** The problem **
Return, word for word, only the lines of the data below that lie between the line with "Image resolution: width=539, height=1541." and the line with "[جستجو] (270, 364)", those two lines included.

** Available records **
"""

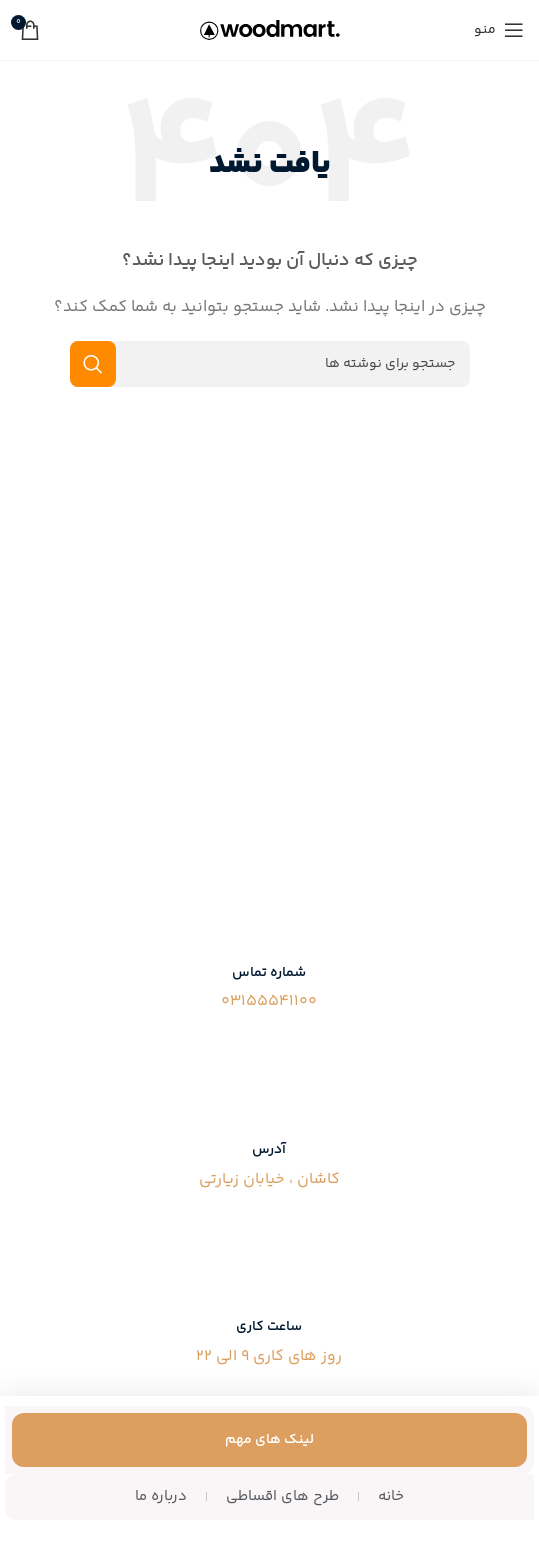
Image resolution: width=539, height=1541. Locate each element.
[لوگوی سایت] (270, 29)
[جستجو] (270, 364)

"""
"""

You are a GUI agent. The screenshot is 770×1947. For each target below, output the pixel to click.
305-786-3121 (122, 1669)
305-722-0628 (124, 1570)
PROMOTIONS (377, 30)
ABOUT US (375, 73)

"""

** Expected answer **
Image resolution: width=539, height=1541. Locate each element.
[لوگوی سایت] (270, 29)
[جستجو] (270, 364)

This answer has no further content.